### Action item
Each line from the start of the listing below through the line containing "univers des tendances" should be reproduced exactly, with no others.

### Records for processing
#####
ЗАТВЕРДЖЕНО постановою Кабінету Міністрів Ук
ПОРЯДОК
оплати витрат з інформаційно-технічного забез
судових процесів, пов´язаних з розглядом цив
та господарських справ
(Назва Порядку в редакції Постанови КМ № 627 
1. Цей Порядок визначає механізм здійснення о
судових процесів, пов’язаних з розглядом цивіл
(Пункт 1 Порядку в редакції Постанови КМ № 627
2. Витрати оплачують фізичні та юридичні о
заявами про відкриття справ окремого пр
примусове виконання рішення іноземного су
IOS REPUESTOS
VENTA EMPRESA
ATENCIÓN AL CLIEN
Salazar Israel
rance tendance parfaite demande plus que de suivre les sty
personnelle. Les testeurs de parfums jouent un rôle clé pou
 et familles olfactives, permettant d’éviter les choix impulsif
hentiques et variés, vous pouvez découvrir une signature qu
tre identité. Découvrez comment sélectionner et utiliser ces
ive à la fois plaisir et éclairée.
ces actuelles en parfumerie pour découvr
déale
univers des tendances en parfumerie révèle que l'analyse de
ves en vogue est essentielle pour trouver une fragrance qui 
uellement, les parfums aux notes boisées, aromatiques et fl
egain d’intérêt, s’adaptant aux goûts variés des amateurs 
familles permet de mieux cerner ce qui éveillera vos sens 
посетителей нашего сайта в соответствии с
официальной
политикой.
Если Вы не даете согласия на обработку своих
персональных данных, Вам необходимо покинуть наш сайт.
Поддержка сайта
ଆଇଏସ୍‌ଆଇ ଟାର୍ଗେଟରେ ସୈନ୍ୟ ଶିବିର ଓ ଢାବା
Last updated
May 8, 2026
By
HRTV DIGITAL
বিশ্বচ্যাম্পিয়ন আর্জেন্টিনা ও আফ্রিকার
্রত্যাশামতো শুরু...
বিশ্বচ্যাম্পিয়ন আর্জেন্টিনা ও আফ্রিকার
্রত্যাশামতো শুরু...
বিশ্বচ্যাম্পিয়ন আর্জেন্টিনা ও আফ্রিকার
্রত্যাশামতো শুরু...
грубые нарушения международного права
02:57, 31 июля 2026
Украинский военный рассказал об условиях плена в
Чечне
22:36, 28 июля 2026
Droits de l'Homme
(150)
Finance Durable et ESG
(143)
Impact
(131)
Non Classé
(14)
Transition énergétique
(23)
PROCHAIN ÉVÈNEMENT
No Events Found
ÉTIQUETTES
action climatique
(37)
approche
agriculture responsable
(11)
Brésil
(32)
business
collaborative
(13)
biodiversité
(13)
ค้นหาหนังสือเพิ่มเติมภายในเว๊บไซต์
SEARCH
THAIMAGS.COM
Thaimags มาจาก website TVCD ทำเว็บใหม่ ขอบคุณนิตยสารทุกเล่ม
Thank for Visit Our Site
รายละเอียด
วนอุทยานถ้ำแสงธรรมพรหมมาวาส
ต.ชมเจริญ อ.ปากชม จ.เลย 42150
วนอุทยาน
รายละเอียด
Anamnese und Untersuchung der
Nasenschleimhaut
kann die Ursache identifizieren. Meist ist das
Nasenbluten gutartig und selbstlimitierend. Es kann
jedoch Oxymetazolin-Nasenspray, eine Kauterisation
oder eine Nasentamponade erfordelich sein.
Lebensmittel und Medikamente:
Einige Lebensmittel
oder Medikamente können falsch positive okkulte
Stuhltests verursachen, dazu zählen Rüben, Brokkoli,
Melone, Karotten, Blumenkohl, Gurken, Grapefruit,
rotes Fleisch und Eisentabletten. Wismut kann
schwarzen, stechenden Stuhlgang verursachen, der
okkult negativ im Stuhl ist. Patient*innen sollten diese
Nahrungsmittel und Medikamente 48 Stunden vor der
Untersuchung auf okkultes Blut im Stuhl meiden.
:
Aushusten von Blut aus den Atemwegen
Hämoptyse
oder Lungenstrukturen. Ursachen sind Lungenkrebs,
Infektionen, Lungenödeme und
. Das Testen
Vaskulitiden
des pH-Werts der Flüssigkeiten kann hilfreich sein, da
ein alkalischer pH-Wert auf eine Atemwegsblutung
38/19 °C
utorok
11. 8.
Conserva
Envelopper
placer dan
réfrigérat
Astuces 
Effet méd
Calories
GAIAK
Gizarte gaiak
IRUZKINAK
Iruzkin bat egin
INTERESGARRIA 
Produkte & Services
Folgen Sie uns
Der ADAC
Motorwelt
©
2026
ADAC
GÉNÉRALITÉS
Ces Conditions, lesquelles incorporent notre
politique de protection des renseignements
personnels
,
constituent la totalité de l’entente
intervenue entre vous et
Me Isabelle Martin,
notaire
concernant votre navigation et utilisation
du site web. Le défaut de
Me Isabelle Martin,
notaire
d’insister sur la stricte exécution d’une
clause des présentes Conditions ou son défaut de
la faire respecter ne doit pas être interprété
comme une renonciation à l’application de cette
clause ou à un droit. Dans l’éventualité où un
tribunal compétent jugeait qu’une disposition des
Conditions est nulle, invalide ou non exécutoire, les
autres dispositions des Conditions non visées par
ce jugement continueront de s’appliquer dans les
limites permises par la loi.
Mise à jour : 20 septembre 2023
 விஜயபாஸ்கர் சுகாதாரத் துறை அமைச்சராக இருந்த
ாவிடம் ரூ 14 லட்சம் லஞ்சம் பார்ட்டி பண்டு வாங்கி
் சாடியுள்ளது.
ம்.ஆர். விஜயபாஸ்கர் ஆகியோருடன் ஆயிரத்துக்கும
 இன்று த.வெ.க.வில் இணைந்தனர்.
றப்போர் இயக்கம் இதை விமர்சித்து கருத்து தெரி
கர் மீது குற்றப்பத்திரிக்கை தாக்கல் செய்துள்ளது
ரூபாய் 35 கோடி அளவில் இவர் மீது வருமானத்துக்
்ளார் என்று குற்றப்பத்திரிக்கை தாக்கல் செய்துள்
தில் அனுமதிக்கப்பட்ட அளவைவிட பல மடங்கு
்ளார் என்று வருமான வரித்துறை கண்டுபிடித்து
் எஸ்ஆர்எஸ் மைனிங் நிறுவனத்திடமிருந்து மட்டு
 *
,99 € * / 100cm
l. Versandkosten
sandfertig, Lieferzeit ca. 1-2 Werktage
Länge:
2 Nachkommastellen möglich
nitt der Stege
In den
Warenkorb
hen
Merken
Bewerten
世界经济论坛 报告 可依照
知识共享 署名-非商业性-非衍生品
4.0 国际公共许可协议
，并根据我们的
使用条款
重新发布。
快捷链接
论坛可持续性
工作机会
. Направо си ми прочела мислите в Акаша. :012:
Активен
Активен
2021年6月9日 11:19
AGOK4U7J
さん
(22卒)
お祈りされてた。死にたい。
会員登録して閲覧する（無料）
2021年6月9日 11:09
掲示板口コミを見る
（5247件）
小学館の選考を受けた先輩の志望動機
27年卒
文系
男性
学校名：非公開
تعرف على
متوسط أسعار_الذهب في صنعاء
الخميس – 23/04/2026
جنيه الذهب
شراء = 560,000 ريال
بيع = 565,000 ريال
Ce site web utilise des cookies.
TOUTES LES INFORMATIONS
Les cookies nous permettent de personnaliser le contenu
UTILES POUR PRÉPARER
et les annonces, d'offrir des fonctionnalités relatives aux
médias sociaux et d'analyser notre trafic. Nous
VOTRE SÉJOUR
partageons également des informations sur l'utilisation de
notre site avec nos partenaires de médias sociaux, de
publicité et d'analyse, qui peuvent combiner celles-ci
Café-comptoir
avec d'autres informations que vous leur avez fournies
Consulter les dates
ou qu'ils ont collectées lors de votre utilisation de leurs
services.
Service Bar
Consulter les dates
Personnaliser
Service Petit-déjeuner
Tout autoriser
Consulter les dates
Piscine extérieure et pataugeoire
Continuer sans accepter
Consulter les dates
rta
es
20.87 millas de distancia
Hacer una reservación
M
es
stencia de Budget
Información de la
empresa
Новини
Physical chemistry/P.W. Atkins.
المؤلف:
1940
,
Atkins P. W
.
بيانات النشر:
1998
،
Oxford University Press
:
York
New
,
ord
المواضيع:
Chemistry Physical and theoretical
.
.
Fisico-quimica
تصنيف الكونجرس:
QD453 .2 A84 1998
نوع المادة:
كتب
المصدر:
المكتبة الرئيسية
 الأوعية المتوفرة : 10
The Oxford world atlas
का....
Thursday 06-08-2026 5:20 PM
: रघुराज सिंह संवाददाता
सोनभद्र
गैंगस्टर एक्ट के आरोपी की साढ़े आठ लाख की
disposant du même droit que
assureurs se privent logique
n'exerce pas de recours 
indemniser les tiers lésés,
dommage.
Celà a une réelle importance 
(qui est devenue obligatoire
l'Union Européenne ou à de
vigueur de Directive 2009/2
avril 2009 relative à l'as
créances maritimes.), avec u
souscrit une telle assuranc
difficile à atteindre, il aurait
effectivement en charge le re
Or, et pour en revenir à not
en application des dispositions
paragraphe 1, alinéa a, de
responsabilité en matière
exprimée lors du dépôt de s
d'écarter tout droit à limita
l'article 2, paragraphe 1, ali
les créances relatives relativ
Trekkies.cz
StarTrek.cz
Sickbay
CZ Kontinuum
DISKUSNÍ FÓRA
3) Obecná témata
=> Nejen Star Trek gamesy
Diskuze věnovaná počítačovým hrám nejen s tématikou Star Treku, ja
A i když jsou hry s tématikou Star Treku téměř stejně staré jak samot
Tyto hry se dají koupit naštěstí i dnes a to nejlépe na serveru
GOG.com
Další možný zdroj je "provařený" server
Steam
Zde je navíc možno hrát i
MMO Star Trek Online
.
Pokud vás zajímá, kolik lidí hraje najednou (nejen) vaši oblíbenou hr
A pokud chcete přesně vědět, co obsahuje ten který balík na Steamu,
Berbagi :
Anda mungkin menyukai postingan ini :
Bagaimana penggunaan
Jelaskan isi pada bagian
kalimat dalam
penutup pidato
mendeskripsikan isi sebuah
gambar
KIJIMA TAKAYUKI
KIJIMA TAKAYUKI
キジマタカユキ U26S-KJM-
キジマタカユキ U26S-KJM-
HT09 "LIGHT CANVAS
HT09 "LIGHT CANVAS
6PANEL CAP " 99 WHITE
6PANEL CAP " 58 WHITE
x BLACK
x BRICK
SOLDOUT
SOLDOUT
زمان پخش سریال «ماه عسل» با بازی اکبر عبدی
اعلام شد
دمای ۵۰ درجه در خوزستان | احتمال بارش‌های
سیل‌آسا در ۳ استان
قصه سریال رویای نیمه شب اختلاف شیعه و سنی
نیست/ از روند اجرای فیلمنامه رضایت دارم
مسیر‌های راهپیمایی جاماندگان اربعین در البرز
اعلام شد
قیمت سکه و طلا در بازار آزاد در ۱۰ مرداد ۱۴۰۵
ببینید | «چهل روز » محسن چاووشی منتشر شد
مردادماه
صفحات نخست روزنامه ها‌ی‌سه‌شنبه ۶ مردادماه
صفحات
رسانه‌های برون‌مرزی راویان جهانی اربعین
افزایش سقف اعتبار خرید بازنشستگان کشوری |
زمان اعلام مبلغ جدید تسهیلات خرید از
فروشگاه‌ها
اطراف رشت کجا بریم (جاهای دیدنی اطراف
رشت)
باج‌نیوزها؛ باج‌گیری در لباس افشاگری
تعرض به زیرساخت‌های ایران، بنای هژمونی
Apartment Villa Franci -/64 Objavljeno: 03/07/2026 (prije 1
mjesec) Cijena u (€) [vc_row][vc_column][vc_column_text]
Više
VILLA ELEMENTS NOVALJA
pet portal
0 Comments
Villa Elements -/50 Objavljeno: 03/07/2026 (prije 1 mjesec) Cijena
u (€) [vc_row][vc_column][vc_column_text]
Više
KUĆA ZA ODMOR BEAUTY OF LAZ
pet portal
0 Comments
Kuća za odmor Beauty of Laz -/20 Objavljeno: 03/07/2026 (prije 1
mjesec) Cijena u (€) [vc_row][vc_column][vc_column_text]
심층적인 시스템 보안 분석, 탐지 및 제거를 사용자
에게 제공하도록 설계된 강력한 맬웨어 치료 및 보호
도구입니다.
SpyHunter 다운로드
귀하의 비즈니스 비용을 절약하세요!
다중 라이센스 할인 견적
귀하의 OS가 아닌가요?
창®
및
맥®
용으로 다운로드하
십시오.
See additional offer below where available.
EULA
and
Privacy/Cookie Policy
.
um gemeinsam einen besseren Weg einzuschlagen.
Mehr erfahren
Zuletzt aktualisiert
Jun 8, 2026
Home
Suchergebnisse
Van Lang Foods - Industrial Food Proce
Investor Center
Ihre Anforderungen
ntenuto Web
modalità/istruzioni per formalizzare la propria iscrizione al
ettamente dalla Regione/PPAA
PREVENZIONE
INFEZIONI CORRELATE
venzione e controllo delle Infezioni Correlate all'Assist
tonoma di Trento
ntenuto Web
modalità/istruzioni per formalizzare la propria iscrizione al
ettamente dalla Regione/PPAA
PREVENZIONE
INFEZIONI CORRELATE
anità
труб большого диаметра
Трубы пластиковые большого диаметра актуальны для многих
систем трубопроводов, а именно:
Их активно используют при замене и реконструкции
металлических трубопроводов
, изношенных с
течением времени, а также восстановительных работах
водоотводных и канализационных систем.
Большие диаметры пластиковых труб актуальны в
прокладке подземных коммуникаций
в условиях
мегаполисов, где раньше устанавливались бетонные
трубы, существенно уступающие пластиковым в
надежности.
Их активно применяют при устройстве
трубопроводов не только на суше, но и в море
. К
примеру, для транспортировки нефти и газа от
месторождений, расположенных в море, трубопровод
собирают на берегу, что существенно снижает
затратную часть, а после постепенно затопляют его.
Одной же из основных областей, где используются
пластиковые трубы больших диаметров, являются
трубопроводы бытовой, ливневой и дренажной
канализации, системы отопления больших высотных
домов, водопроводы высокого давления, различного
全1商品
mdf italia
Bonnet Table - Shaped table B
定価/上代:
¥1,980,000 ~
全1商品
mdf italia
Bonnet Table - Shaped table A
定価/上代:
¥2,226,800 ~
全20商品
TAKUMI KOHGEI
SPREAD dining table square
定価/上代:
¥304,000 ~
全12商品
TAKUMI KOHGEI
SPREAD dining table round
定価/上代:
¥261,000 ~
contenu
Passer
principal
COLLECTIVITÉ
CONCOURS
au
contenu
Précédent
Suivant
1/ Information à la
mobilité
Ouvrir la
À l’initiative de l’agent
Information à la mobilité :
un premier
#####
### Your solution
ЗАТВЕРДЖЕНО постановою Кабінету Міністрів Ук
ПОРЯДОК
оплати витрат з інформаційно-технічного забез
судових процесів, пов´язаних з розглядом цив
та господарських справ
(Назва Порядку в редакції Постанови КМ № 627 
1. Цей Порядок визначає механізм здійснення о
судових процесів, пов’язаних з розглядом цивіл
(Пункт 1 Порядку в редакції Постанови КМ № 627
2. Витрати оплачують фізичні та юридичні о
заявами про відкриття справ окремого пр
примусове виконання рішення іноземного су
IOS REPUESTOS
VENTA EMPRESA
ATENCIÓN AL CLIEN
Salazar Israel
rance tendance parfaite demande plus que de suivre les sty
personnelle. Les testeurs de parfums jouent un rôle clé pou
 et familles olfactives, permettant d’éviter les choix impulsif
hentiques et variés, vous pouvez découvrir une signature qu
tre identité. Découvrez comment sélectionner et utiliser ces
ive à la fois plaisir et éclairée.
ces actuelles en parfumerie pour découvr
déale
univers des tendances en parfumerie révèle que l'analyse de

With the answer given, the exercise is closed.